The Arts and Digital Technology

Frank B. Withrow - The Dawn Patrol

We often think of the early development of the computer as coming from the world of science and mathematics. However, much early exciting pioneer work was done in the areas of music and art. Raymond Kurzweil‘s early work with music synthesizers were historic. His were the only digital instruments allowed to be used in Carnegie Hall. He was able to make instruments that had the true tones of the better instruments. His father was an orchestra conductor, and he grew up with fine music.

In the fine arts world, Charles Csuri of Ohio State University has created some of the world’s finest computer art. Charles is a World War II veteran with a Bronze Star, an All American University of Ohio football player and a world-renowned computer artist.

Csuri’s images of the world give us a new perspective in a number of fields such as art, architecture, engineering, and basic science. He has been recognized as one of the world’s new artistic masters.  As an octogenarian, he continues to explore and create new and exciting works. He has influenced computer art worldwide.

Charles Csuri is a new and true creative artist of the digital age. His works will most likely live on through the ages, and he will be considered a unique master of our time. Not only his original work but his students’ works, too, will be recognized as masterpieces.

Csuri and my late wife, Margaret, worked together in the 1980s to develop some animated language development tapes. I have known him for some time.

3 Responses

  1. Hi Frank

    In response to the interesting mash-up of the texts and pictures taken from the “Beyond Boundaries” catalogue of an exhibition of Charles Csury’s works in the video you posted above:

    Charles Csuri – Beyond Boundaries Presentation (uploaded by OSCnewmedia April 17, 2009), where Csury speaks about his works and methods to students at Ohio State University.
    Version with improvable English captions and transcript:

  2. And re musicians using computers, doesn’t the use of stochastic processes by Iannis Xenakis resemble what Csuri says of his use of Animation Language in the “Infinity Series” in his Beyond Boundaries presentation above (from 5:28), Frank?

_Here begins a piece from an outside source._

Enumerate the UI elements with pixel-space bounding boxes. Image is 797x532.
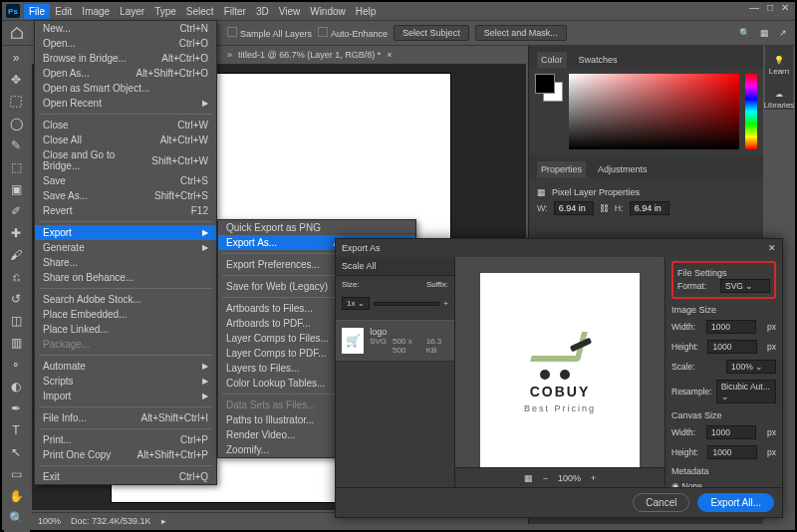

    Xenakis, who was both musician and architect, also transformed computer models of his buildings into music. But here, I’ll embed a video about “Poème électronique” a stunning 1958 collaborative work under the lead of Le Corbusier in which he participated, together with the composer Edgar Varèse, and which has recently been electronically restored from its various remaining elements:

    VEP Project Documentary, uploaded by fnunnari, August 31, 2007, with captions.

  3. I have done some old fashion cell animation work. One five minute film is A Line and A Dot that wanted become a ball but became a splash. It is a take off on Fantasia. It is abstract art the moves into the 2 1/2 minute mark and then reverses. We did the same with the music. Kids like it. I used it in research asking the kids to write about their impressions while viewing and listening to the five minutes. Some kids were stimulated to write imaginary scripts whereas other simply wrote about colors and movement.